I wonder if the mmap-related changes of #27244 could be responsible here.

Changed 7 months ago by Vort

Attachment: tor_cons.png added

Screenshot

comment:6 Changed 7 months ago by Vort

Reproduction is simple: just run tor.exe.

Changed 6 months ago by Vort

Attachment: tor_mmap.png added

Stack trace

comment:7 Changed 6 months ago by Vort

Yes, it may be related to mmap.
Here is additional info: tor_mmap.png.

comment:8 in reply to:  3 ; Changed 6 months ago by gk

Replying to gk:

I was about to file this bug, too. This happens on Windows as well when testing in a Tor Browser context.

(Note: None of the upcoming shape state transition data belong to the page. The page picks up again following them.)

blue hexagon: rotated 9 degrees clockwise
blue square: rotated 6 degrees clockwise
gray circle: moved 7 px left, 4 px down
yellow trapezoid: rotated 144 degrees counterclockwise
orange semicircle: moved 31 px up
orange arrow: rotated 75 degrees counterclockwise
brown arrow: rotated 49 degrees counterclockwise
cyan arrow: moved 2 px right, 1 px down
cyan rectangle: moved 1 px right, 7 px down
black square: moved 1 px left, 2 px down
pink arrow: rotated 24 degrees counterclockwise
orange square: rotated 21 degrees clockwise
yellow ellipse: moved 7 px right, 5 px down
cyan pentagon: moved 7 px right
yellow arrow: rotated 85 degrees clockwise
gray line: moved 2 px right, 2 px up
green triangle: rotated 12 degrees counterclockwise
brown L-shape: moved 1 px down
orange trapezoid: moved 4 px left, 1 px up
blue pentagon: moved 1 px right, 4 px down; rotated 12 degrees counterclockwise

I think this prevents Tor Browser starting up properly as I've seen numerous instances where Tor Browser "hangs" for 20 minutes after those messages. But that's "only" happening with a clean, new bundle on first start. Luckily, 0.3.5.5-alpha is fine, though.

I think I am wrong. This just happens with testing Tor Browser 8.0.4 which ships 0.3.4.9. The result is that bootstrapping is delayed for several minutes (assuming that delay is actually caused by that parsing issue). I wonder, though, while this seems to be a new bug...

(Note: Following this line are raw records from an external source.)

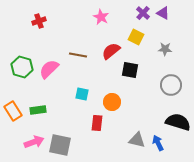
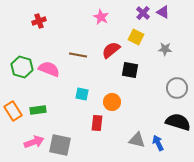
purple triangle: moved 1 px up
red semicircle: moved 1 px up
pink semicircle: rotated 65 degrees clockwise
gray circle: moved 6 px right, 3 px down
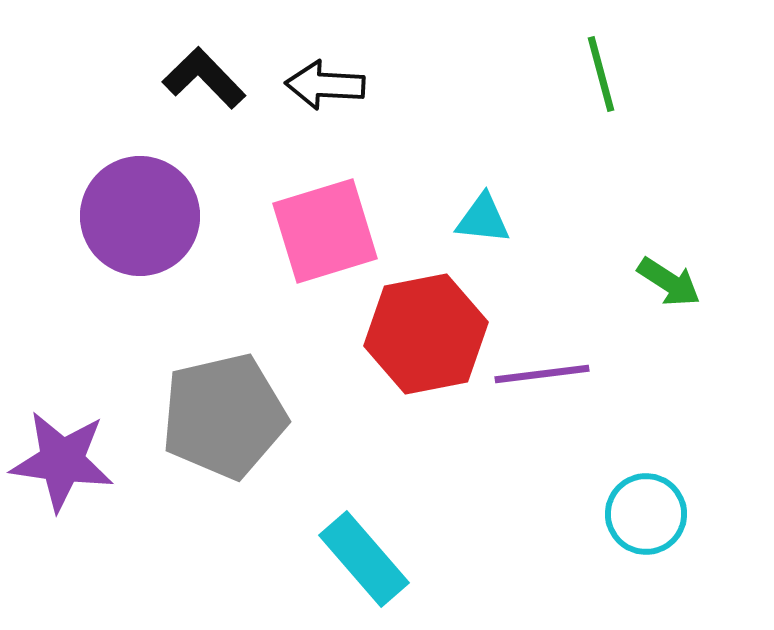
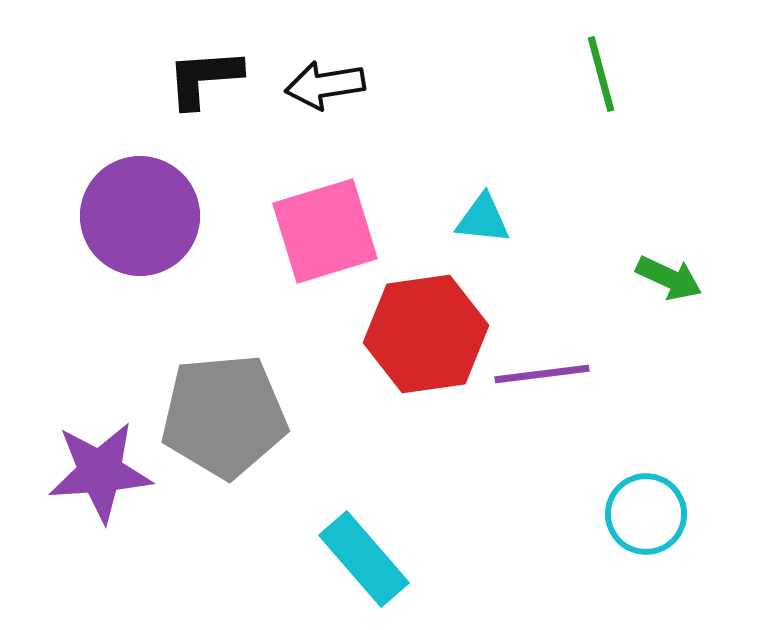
black L-shape: rotated 50 degrees counterclockwise
black arrow: rotated 12 degrees counterclockwise
green arrow: moved 4 px up; rotated 8 degrees counterclockwise
red hexagon: rotated 3 degrees clockwise
gray pentagon: rotated 8 degrees clockwise
purple star: moved 38 px right, 11 px down; rotated 12 degrees counterclockwise
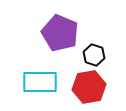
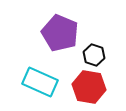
cyan rectangle: rotated 24 degrees clockwise
red hexagon: rotated 20 degrees clockwise
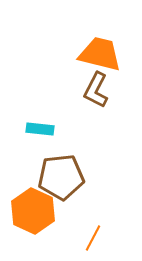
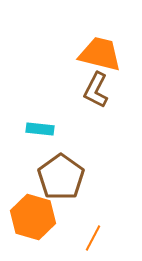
brown pentagon: rotated 30 degrees counterclockwise
orange hexagon: moved 6 px down; rotated 9 degrees counterclockwise
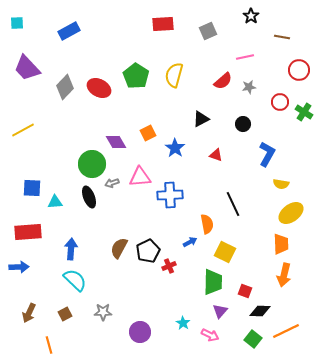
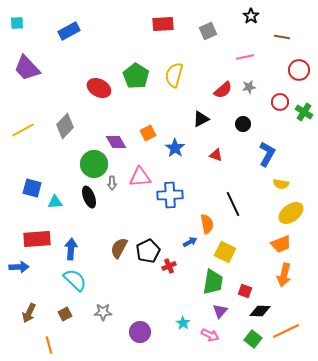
red semicircle at (223, 81): moved 9 px down
gray diamond at (65, 87): moved 39 px down
green circle at (92, 164): moved 2 px right
gray arrow at (112, 183): rotated 72 degrees counterclockwise
blue square at (32, 188): rotated 12 degrees clockwise
red rectangle at (28, 232): moved 9 px right, 7 px down
orange trapezoid at (281, 244): rotated 70 degrees clockwise
green trapezoid at (213, 282): rotated 8 degrees clockwise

comment:9 in reply to:  8 Changed 6 months ago by gk

Replying to gk:

Replying to gk:

I was about to file this bug, too. This happens on Windows as well when testing in a Tor Browser context. I think this prevents Tor Browser starting up properly as I've seen numerous instances where Tor Browser "hangs" for 20 minutes after those messages. But that's "only" happening with a clean, new bundle on first start. Luckily, 0.3.5.5-alpha is fine, though.

I think I am wrong. This just happens with testing Tor Browser 8.0.4 which ships 0.3.4.9. The result is that bootstrapping is delayed for several minutes (assuming that delay is actually caused by that parsing issue). I wonder, though, while this seems to be a new bug...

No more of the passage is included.